Sunday, October 31, 2004

Letting people down. It's something I have a hard time doing. There are certain people in my life that I hate disappointing and that isn't necessarily bad thing, but sometimes I know I should say or do something and I don't because I don't want to rock the boat and risk their displeasure. God has put it on my heart that I have to talk to my mom about how I got baptized (I conveniently left that out when I talked to her last time I was home). I don't want to hide that from anyone because I am proud of who I am in Christ and I know I have to tell my mother and I know she is going to take it as a personal affront to her. There are certain view points that have changed since I have come to God and it's not because someone came up to me and said "this is how you should feel about this because we all do." When I gave my life to Christ, I felt things changing in me and God has given me a sense of what He agrees with and what He doesn't. I refrain from talking about certain things because I know some people won't like the opinions I now have. I don't think negatively of anyone but I do think differently about things.
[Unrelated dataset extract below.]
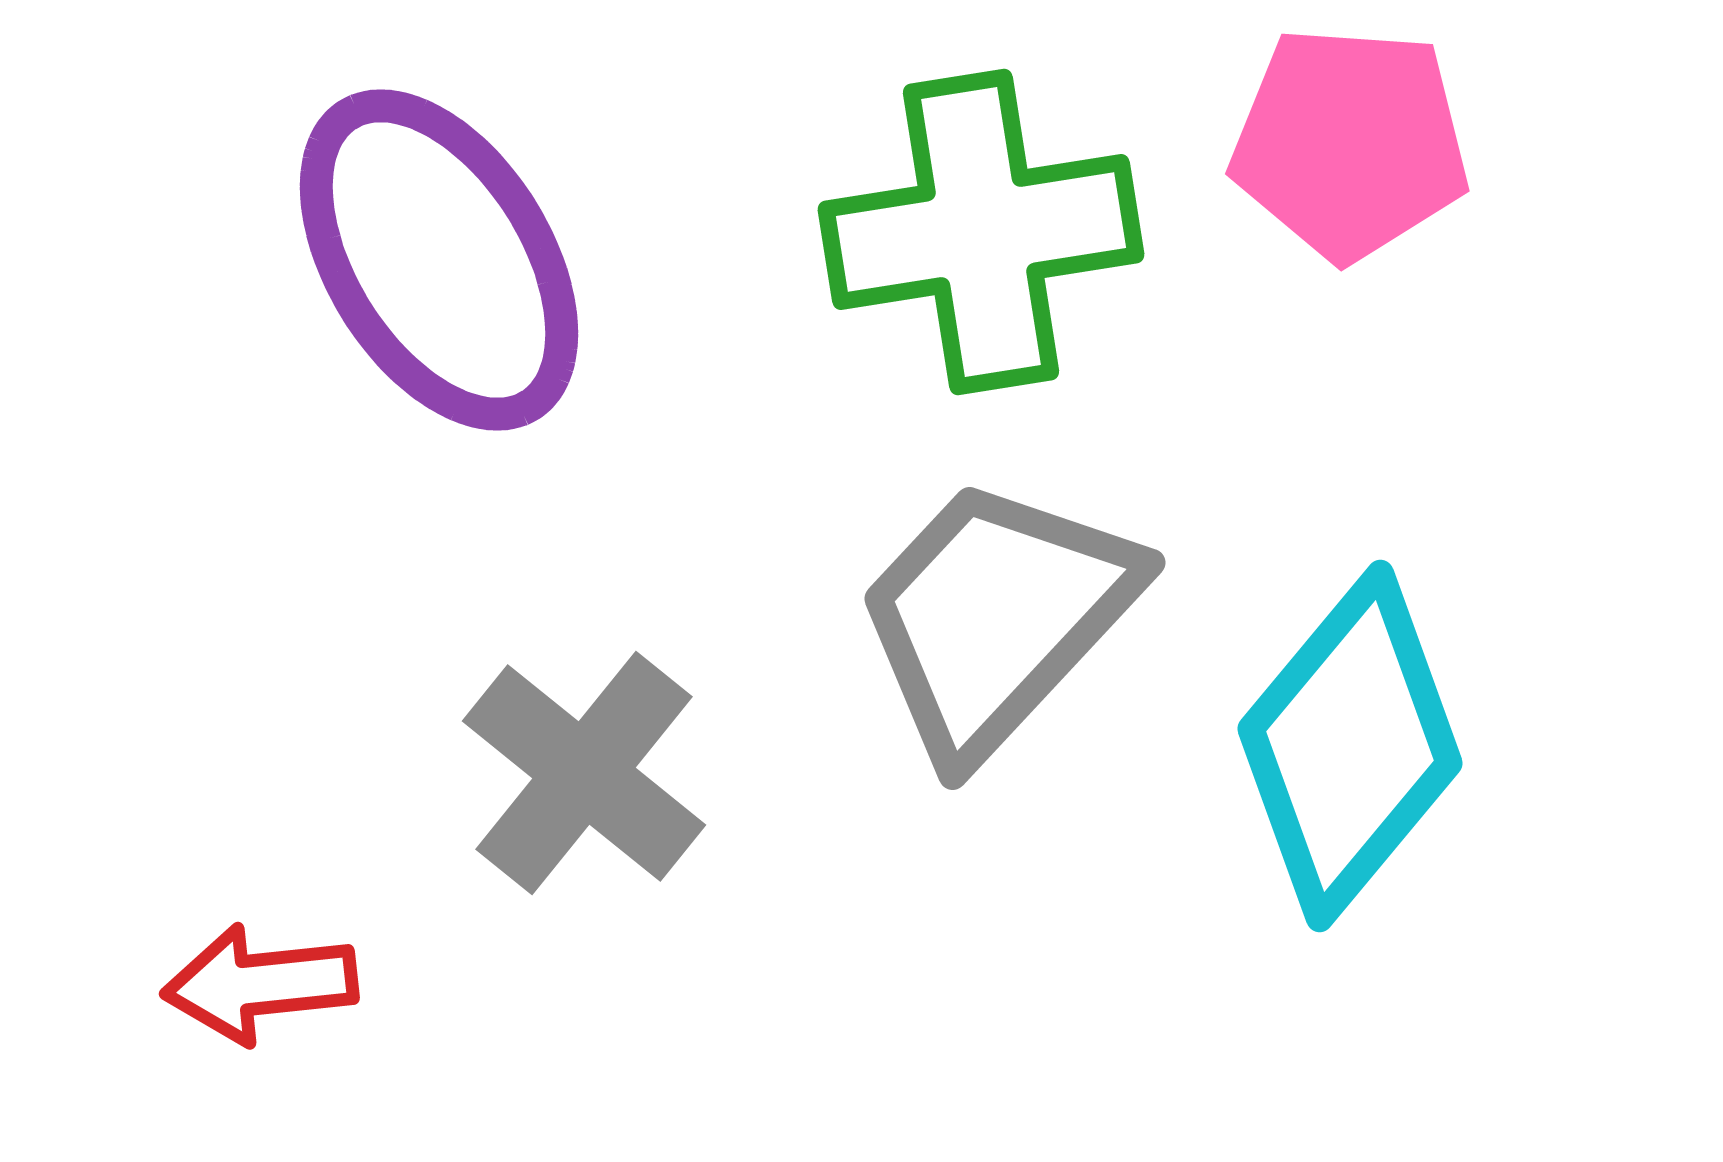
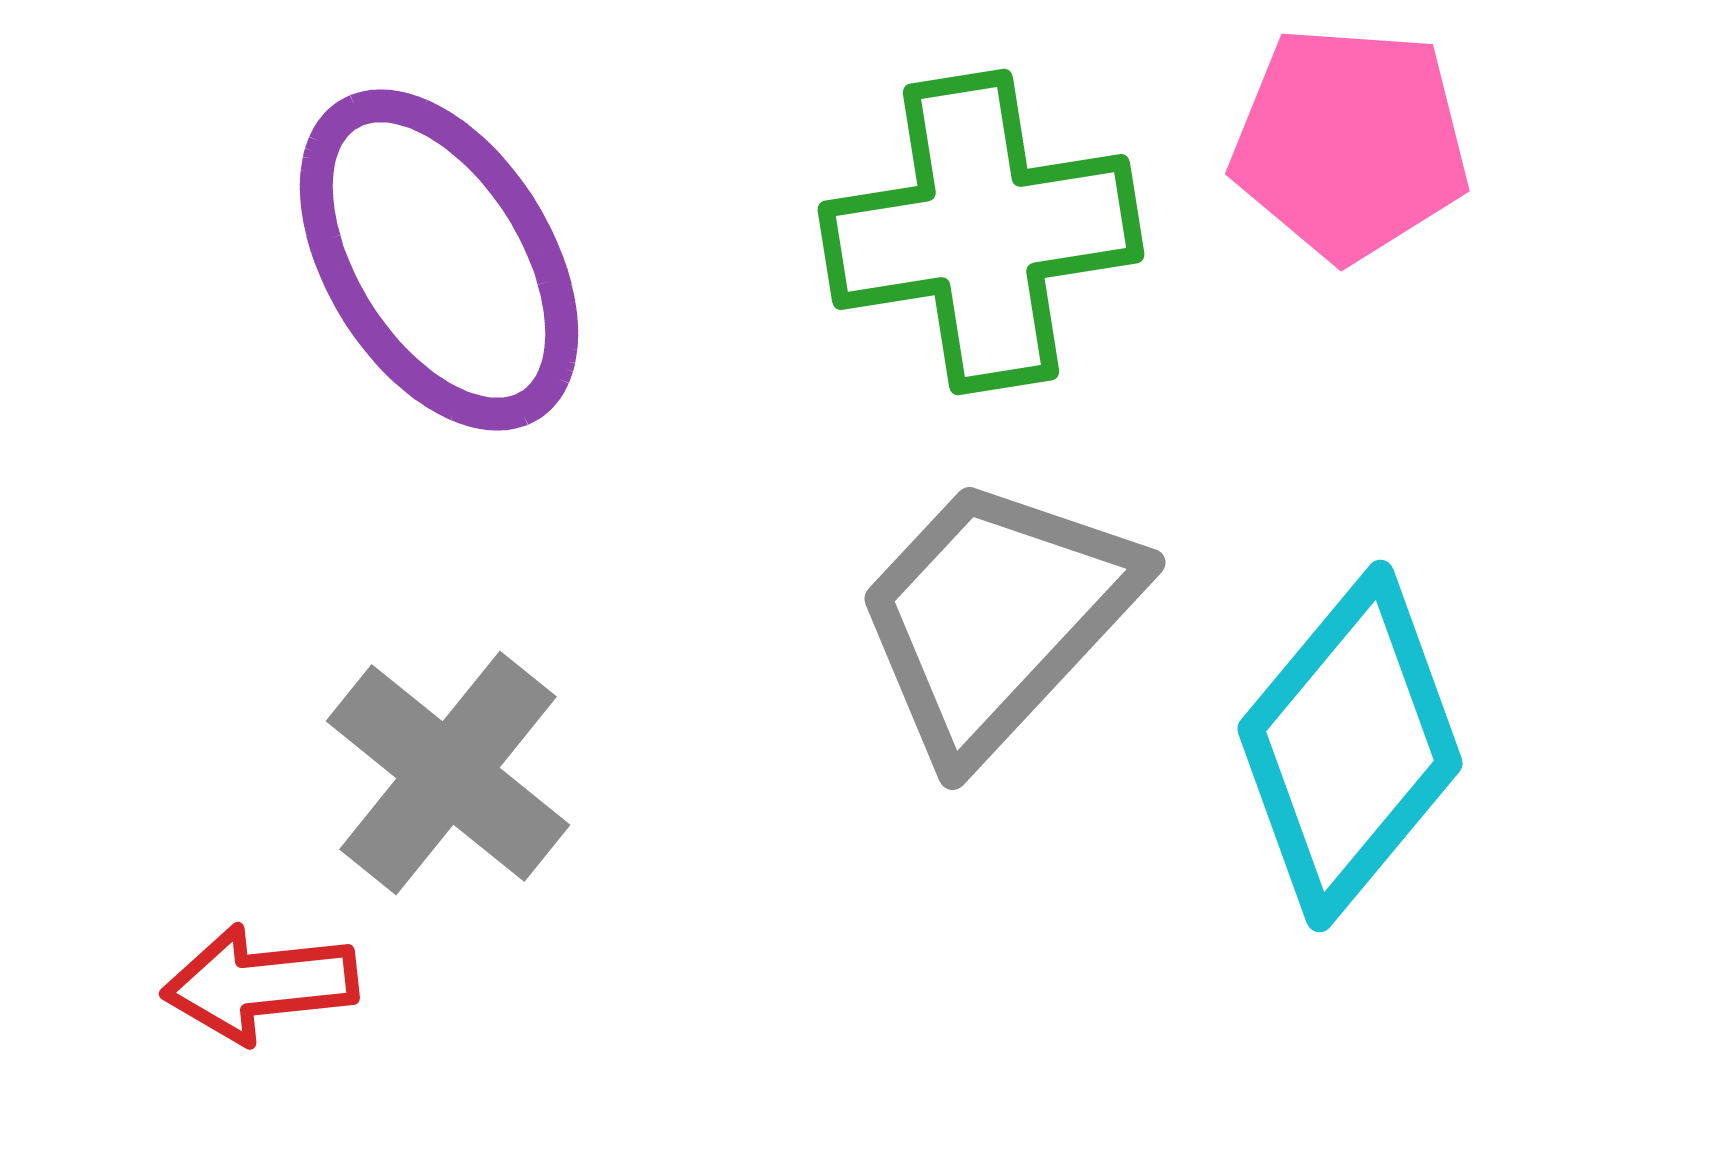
gray cross: moved 136 px left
I still don't believe in forcing my opinion on anyone but I do feel like there are times when things are brought up in conversation or I'm asked about things and I don't say what I really now feel. It doesn't happen that often, I am upfront about who I am, but when it does happen it bothers me. I'm not going to force anything, just let God continue to work on me and see where it goes from there. It's a flaw, a weakness and I acknowledge that I need God to work on changing it.